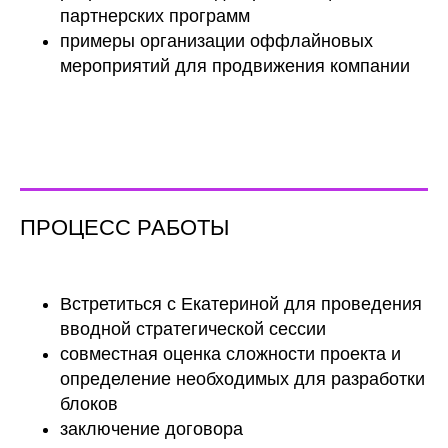
партнерских программ
примеры организации оффлайновых
мероприятий для продвижения компании
ПРОЦЕСС РАБОТЫ
Встретиться с Екатериной для проведения
вводной стратегической сессии
совместная оценка сложности проекта и
определение необходимых для разработки
блоков
заключение договора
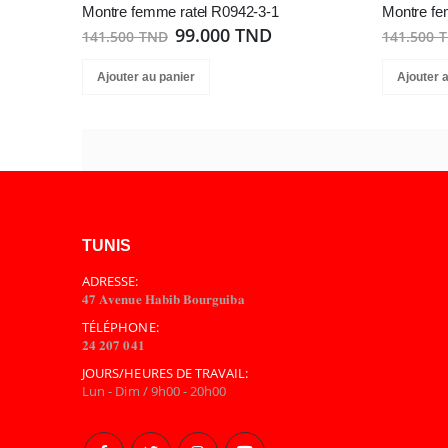
Montre femme ratel R0942-3-1
Montre fe
99.000 TND
141.500 TND
141.500 
Ajouter au panier
Ajouter 
TUNIS
ADRESSE:
𝟒𝟕 𝐀𝐯𝐞𝐧𝐮𝐞 𝐇𝐚𝐛𝐢𝐛 𝐁𝐨𝐮𝐫𝐠𝐮𝐢𝐛𝐚
TÉLÉPHONE:
𝟐𝟒 𝟐𝟎𝟕 𝟎𝟒𝟏
JOURS/HEURES DE TRAVAIL:
Lun - Dim / 9h00 - 20h00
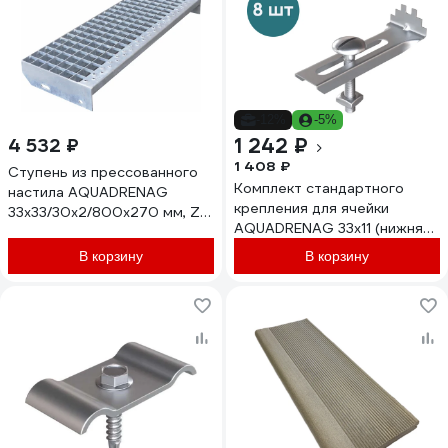
-12%
-5%
1 242 ₽
4 532 ₽
1 408 ₽
Ступень из прессованного
Комплект стандартного
настила AQUADRENAG
крепления для ячейки
33x33/30x2/800x270 мм, Zn
AQUADRENAG 33x11 (нижняя
P802730332
планка, винт М8x70 DIN
В корзину
В корзину
967,гайка М8) 8 шт 331188/8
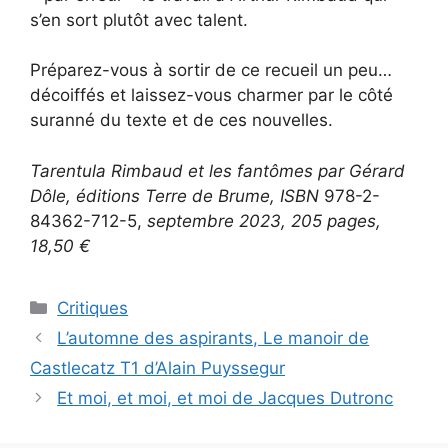
s’en sort plutôt avec talent.
Préparez-vous à sortir de ce recueil un peu…
décoiffés et laissez-vous charmer par le côté
suranné du texte et de ces nouvelles.
Tarentula Rimbaud et les fantômes par Gérard
Dôle, éditions Terre de Brume, ISBN
978-2-
84362-712-5,
septembre 2023, 205 pages,
18,50 €
Critiques
L’automne des aspirants, Le manoir de
Castlecatz T1 d’Alain Puyssegur
Et moi, et moi, et moi de Jacques Dutronc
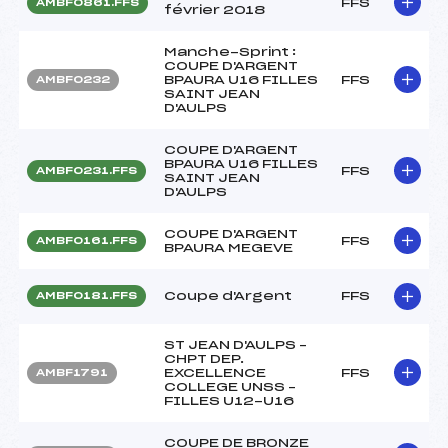
FFS
AMBF0861.FFS
février 2018
Manche-Sprint :
COUPE D'ARGENT
BPAURA U16 FILLES
FFS
AMBF0232
SAINT JEAN
D'AULPS
COUPE D'ARGENT
BPAURA U16 FILLES
FFS
AMBF0231.FFS
SAINT JEAN
D'AULPS
COUPE D'ARGENT
FFS
AMBF0161.FFS
BPAURA MEGEVE
Coupe d'Argent
FFS
AMBF0181.FFS
ST JEAN D'AULPS –
CHPT DEP.
EXCELLENCE
FFS
AMBF1791
COLLEGE UNSS –
FILLES U12-U16
COUPE DE BRONZE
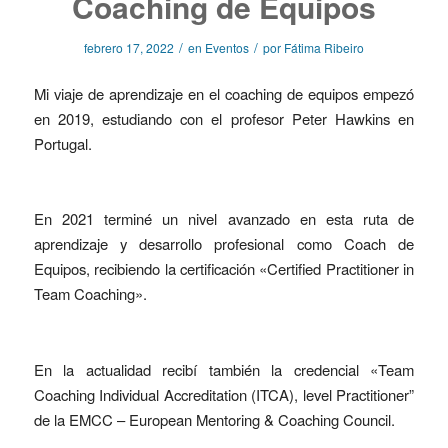
Coaching de Equipos
/
/
febrero 17, 2022
en
Eventos
por
Fátima Ribeiro
Mi viaje de aprendizaje en el coaching de equipos empezó
en 2019, estudiando con el profesor Peter Hawkins en
Portugal.
En 2021 terminé un nivel avanzado en esta ruta de
aprendizaje y desarrollo profesional como Coach de
Equipos, recibiendo la certificación «Certified Practitioner in
Team Coaching».
En la actualidad recibí también la credencial «Team
Coaching Individual Accreditation (ITCA), level Practitioner”
de la EMCC – European Mentoring & Coaching Council.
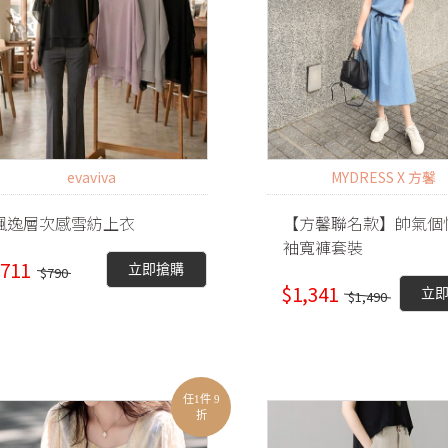
evaviva
MYDRESS X 方馨
飄逸層次感雪紡上衣
【方馨聯名款】帥氣個
袖寬褲套裝
711
立即搶購
$790
$1,341
立
$1,490
任1件 9
折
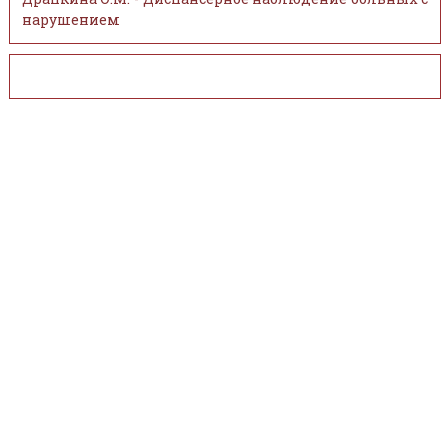
нарушением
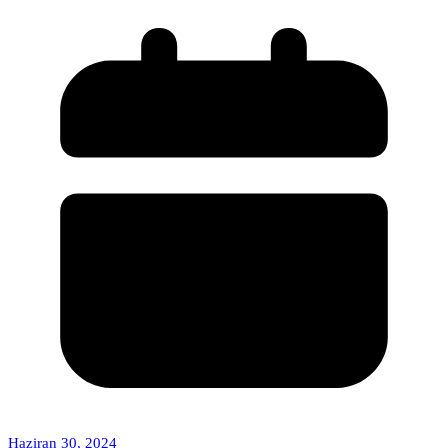
Haziran 30, 2024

********************

Return exactly the lines that appear in the data above between the line containing "настила AQUADRENAG" and the line containing "Tarentula Rimbaud et les fantômes par Gérard", both of which are included, and leave the pictures out.

◆ Result:
настила AQUADRENAG
крепления для ячейки
33x33/30x2/800x270 мм, Zn
AQUADRENAG 33x11 (нижняя
P802730332
планка, винт М8x70 DIN
В корзину
В корзину
967,гайка М8) 8 шт 331188/8
s’en sort plutôt avec talent.
Préparez-vous à sortir de ce recueil un peu…
décoiffés et laissez-vous charmer par le côté
suranné du texte et de ces nouvelles.
Tarentula Rimbaud et les fantômes par Gérard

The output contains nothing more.